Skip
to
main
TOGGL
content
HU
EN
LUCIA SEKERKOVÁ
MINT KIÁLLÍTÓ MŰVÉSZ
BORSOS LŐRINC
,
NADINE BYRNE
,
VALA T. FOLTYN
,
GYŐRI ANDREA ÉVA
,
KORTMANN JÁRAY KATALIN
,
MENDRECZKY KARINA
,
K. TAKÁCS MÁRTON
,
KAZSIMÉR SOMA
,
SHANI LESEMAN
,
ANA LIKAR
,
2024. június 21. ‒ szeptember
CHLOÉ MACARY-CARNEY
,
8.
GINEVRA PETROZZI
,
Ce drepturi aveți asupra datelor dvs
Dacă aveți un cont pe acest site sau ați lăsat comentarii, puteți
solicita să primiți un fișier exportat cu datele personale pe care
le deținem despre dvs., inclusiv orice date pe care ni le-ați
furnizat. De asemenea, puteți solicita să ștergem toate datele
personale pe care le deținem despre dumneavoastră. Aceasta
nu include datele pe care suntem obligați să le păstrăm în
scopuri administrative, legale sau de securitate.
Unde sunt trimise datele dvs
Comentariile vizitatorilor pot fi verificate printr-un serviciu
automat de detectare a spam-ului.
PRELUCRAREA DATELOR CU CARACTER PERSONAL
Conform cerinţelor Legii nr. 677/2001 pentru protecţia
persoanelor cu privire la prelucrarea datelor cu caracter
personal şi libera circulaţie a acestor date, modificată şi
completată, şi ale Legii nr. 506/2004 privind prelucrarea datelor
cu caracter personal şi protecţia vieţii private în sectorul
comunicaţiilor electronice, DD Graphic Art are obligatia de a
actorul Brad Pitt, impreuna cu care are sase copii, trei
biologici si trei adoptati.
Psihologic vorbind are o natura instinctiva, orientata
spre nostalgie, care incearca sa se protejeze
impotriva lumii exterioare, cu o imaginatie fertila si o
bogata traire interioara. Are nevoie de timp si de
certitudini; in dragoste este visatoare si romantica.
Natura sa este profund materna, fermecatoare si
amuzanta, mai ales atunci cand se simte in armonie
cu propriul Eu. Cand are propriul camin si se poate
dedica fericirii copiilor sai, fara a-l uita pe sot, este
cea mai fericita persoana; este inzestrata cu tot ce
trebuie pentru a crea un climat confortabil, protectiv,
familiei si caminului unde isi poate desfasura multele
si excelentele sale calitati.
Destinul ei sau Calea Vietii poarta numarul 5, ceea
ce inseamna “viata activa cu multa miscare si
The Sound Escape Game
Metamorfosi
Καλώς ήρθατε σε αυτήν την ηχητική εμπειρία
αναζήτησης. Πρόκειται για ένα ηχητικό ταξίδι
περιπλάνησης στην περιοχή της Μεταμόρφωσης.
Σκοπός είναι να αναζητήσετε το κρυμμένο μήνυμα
++++++++
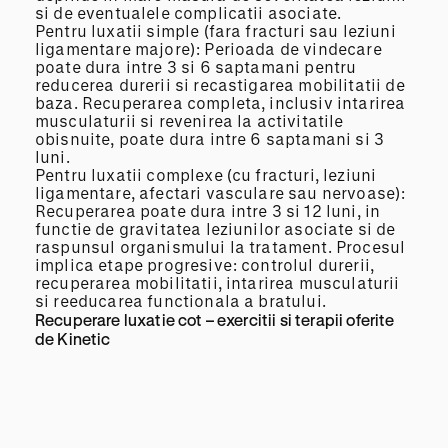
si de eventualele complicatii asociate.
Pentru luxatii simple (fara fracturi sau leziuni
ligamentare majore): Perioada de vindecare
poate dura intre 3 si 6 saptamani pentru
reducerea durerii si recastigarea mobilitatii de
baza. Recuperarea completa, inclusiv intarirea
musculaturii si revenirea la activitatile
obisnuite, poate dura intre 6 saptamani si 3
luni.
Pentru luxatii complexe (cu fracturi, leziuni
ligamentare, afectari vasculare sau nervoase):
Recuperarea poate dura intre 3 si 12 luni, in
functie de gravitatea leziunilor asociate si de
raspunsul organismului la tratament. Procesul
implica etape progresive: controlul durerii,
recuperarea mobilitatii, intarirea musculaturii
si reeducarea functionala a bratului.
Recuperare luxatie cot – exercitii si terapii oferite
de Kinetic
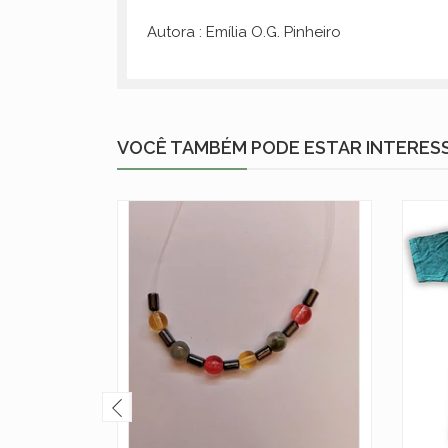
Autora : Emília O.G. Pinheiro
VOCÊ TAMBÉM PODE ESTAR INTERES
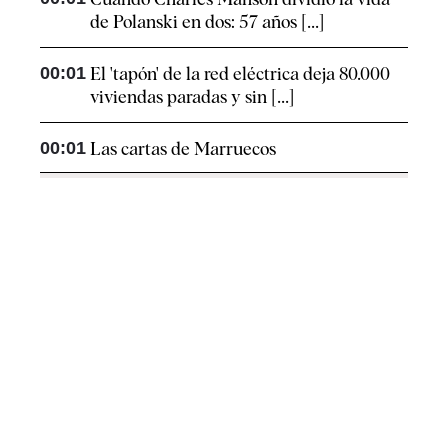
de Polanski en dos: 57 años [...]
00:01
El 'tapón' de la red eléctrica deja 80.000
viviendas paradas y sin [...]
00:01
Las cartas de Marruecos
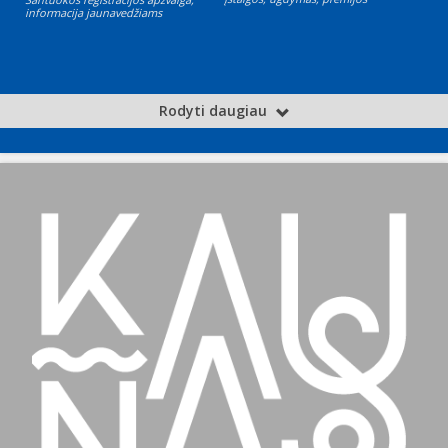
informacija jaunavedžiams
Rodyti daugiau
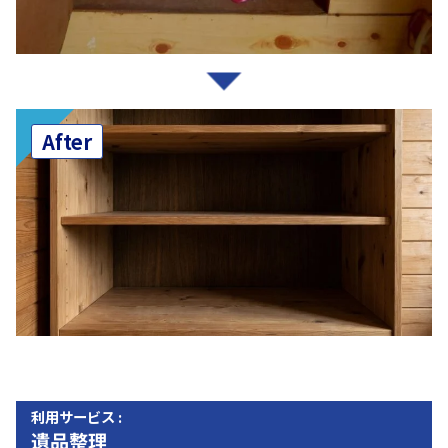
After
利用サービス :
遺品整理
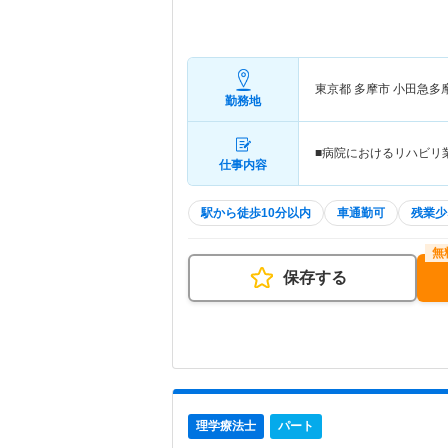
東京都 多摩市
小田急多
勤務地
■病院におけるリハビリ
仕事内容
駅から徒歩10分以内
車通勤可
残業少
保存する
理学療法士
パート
++++++++
Return the span of lines in the data above that opens at the line with "dedica fericirii copiilor" and closes at the line with "Σκοπός είναι να", exactly, ends included, nothing else.

dedica fericirii copiilor sai, fara a-l uita pe sot, este
cea mai fericita persoana; este inzestrata cu tot ce
trebuie pentru a crea un climat confortabil, protectiv,
familiei si caminului unde isi poate desfasura multele
si excelentele sale calitati.
Destinul ei sau Calea Vietii poarta numarul 5, ceea
ce inseamna “viata activa cu multa miscare si
The Sound Escape Game
Metamorfosi
Καλώς ήρθατε σε αυτήν την ηχητική εμπειρία
αναζήτησης. Πρόκειται για ένα ηχητικό ταξίδι
περιπλάνησης στην περιοχή της Μεταμόρφωσης.
Σκοπός είναι να αναζητήσετε το κρυμμένο μήνυμα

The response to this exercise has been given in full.